(Dataset entries)
● ● ● ● ● ● ●

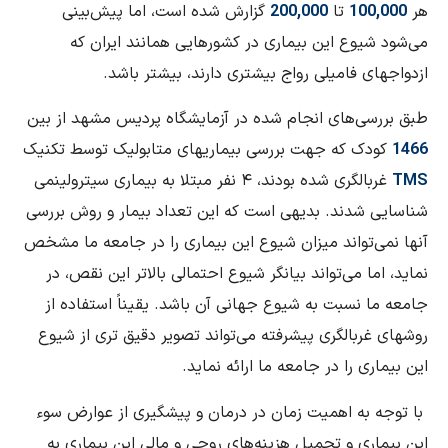
هر
100,000
تا
200,000
گزارش شده است، اما پیش‌بینی
می‌شود شیوع این بیماری در کشورهایی همانند ایران که
ازدواجهای فامیلی رواج بیشتری دارند، بیشتر باشد.
طبق بررسی‌های انجام شده در آزمایشگاه پردیس مشهد از بین
1466
کودک که جهت بررسی بیماریهای متابولیک توسط تکنیک
TMS
غربالگری شده بودند، ۴ نفر مبتلا به بیماری سیترولینمی
شناسایی شدند. بدیهی است که این تعداد بیمار و روش بررسی
آنها نمی‌تواند میزان شیوع این بیماری را در جامعه ما مشخص
نماید، اما می‌تواند بیانگر شیوع احتمالی بالاتر این نقص، در
جامعه ما نسبت به شیوع جهانی آن باشد. یقیناً استفاده از
روشهای غربالگری پیشرفته می‌تواند تصویر دقیق تری از شیوع
این بیماری را در جامعه ما ارائه نماید.
با توجه به اهمیت زمان در درمان و پیشگیری از عوارض سوء
این بیماری و تحمیل هزینه‌های روحی و مالی این بیماری به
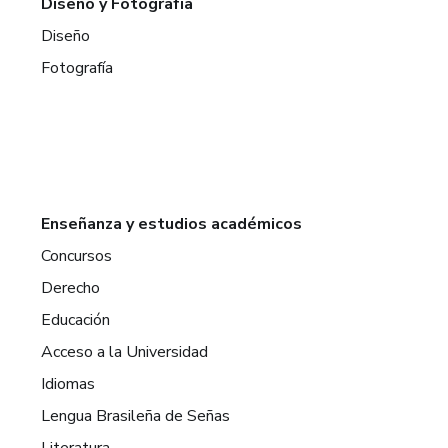
Diseño y Fotografía
Diseño
Fotografía
Enseñanza y estudios académicos
Concursos
Derecho
Educación
Acceso a la Universidad
Idiomas
Lengua Brasileña de Señas
Literatura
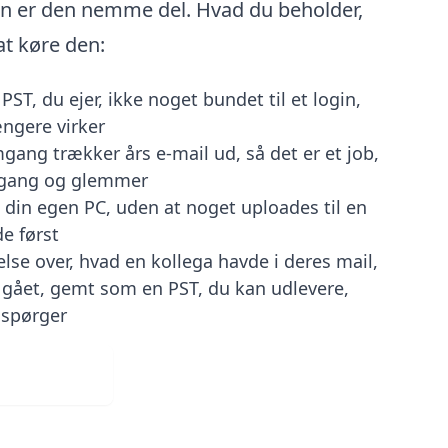
n er den nemme del. Hvad du beholder,
 at køre den:
ST, du ejer, ikke noget bundet til et login,
ængere virker
ang trækker års e-mail ud, så det er et job,
 gang og glemmer
å din egen PC, uden at noget uploades til en
e først
lse over, hvad en kollega havde i deres mail,
r gået, gemt som en PST, du kan udlevere,
 spørger
ad gratis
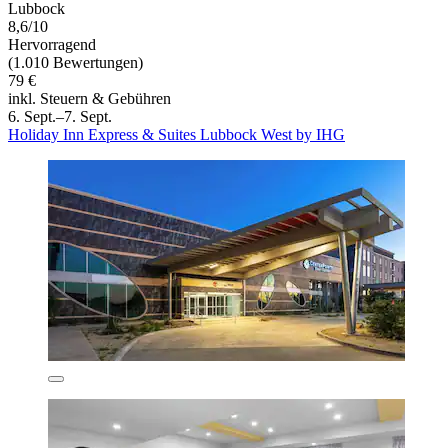
Lubbock
8,6/10
Hervorragend
(1.010 Bewertungen)
79 €
inkl. Steuern & Gebühren
6. Sept.–7. Sept.
Holiday Inn Express & Suites Lubbock West by IHG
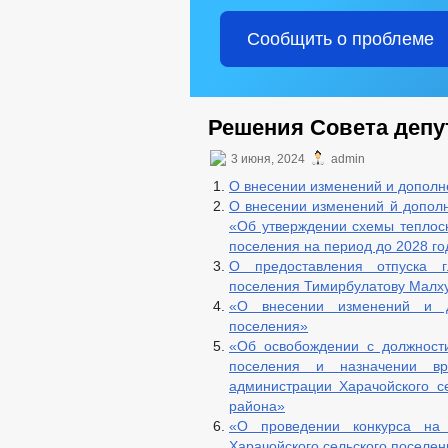
Сообщить о проблеме
Решения Совета депут
3 июня, 2024
admin
О внесении изменений и дополне
О внесении изменений й дополн
«Об утверждении схемы теплосн
поселения на период до 2028 го
О предоставления отпуска г
поселения Тимирбулатову Малх
«О внесении изменений и д
поселения»
«Об освобождении с должности
поселения и назначении вр
администрации Харачойского с
района»
«О проведении конкурса на
Харачойского сельского поселе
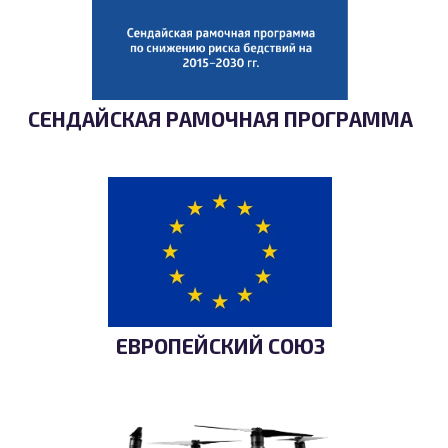
СЕНДАЙСКАЯ РАМОЧНАЯ ПРОГРАММА
ЕВРОПЕЙСКИЙ СОЮЗ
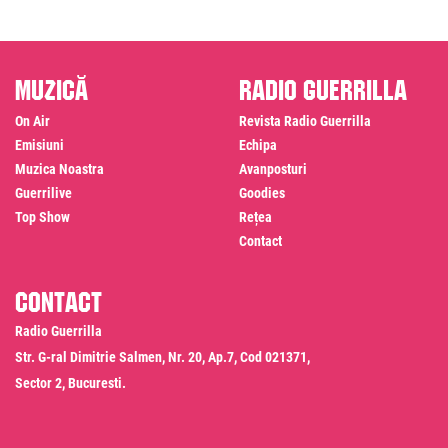
Muzică
Radio Guerrilla
On Air
Revista Radio Guerrilla
Emisiuni
Echipa
Muzica Noastra
Avanposturi
Guerrilive
Goodies
Top Show
Rețea
Contact
Contact
Radio Guerrilla
Str. G-ral Dimitrie Salmen, Nr. 20, Ap.7, Cod 021371,
Sector 2, Bucuresti.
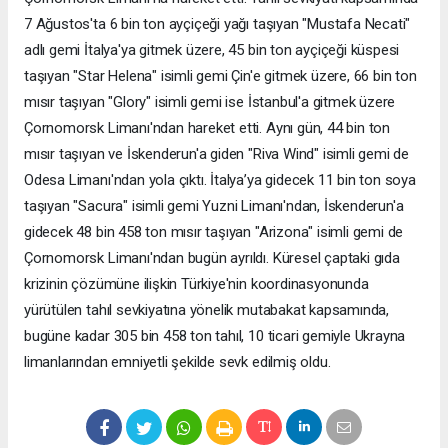
7 Ağustos'ta 6 bin ton ayçiçeği yağı taşıyan "Mustafa Necati"
adlı gemi İtalya'ya gitmek üzere, 45 bin ton ayçiçeği küspesi
taşıyan "Star Helena" isimli gemi Çin'e gitmek üzere, 66 bin ton
mısır taşıyan "Glory" isimli gemi ise İstanbul'a gitmek üzere
Çornomorsk Limanı'ndan hareket etti. Aynı gün, 44 bin ton
mısır taşıyan ve İskenderun'a giden "Riva Wind" isimli gemi de
Odesa Limanı'ndan yola çıktı. İtalya’ya gidecek 11 bin ton soya
taşıyan "Sacura" isimli gemi Yuzni Limanı'ndan, İskenderun'a
gidecek 48 bin 458 ton mısır taşıyan "Arizona" isimli gemi de
Çornomorsk Limanı'ndan bugün ayrıldı. Küresel çaptaki gıda
krizinin çözümüne ilişkin Türkiye'nin koordinasyonunda
yürütülen tahıl sevkiyatına yönelik mutabakat kapsamında,
bugüne kadar 305 bin 458 ton tahıl, 10 ticari gemiyle Ukrayna
limanlarından emniyetli şekilde sevk edilmiş oldu.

● ● ● ● ● ● ●

Assignment – Quote exactly, and only, the lines from the line containing "проведении конкурса на" through the final line of the records above, both included, omitting any pictures.

Reply to the task –
«О проведении конкурса на
Харачойского сельского поселе
СЕНДАЙСКАЯ РАМОЧНАЯ ПРОГРАММА
ЕВРОПЕЙСКИЙ СОЮЗ
Muzică
Radio Guerrilla
On Air
Revista Radio Guerrilla
Emisiuni
Echipa
Muzica Noastra
Avanposturi
Guerrilive
Goodies
Top Show
Rețea
Contact
Contact
Radio Guerrilla
Str. G-ral Dimitrie Salmen, Nr. 20, Ap.7, Cod 021371,
Sector 2, Bucuresti.
7 Ağustos'ta 6 bin ton ayçiçeği yağı taşıyan "Mustafa Necati"
adlı gemi İtalya'ya gitmek üzere, 45 bin ton ayçiçeği küspesi
taşıyan "Star Helena" isimli gemi Çin'e gitmek üzere, 66 bin ton
mısır taşıyan "Glory" isimli gemi ise İstanbul'a gitmek üzere
Çornomorsk Limanı'ndan hareket etti. Aynı gün, 44 bin ton
mısır taşıyan ve İskenderun'a giden "Riva Wind" isimli gemi de
Odesa Limanı'ndan yola çıktı. İtalya’ya gidecek 11 bin ton soya
taşıyan "Sacura" isimli gemi Yuzni Limanı'ndan, İskenderun'a
gidecek 48 bin 458 ton mısır taşıyan "Arizona" isimli gemi de
Çornomorsk Limanı'ndan bugün ayrıldı. Küresel çaptaki gıda
krizinin çözümüne ilişkin Türkiye'nin koordinasyonunda
yürütülen tahıl sevkiyatına yönelik mutabakat kapsamında,
bugüne kadar 305 bin 458 ton tahıl, 10 ticari gemiyle Ukrayna
limanlarından emniyetli şekilde sevk edilmiş oldu.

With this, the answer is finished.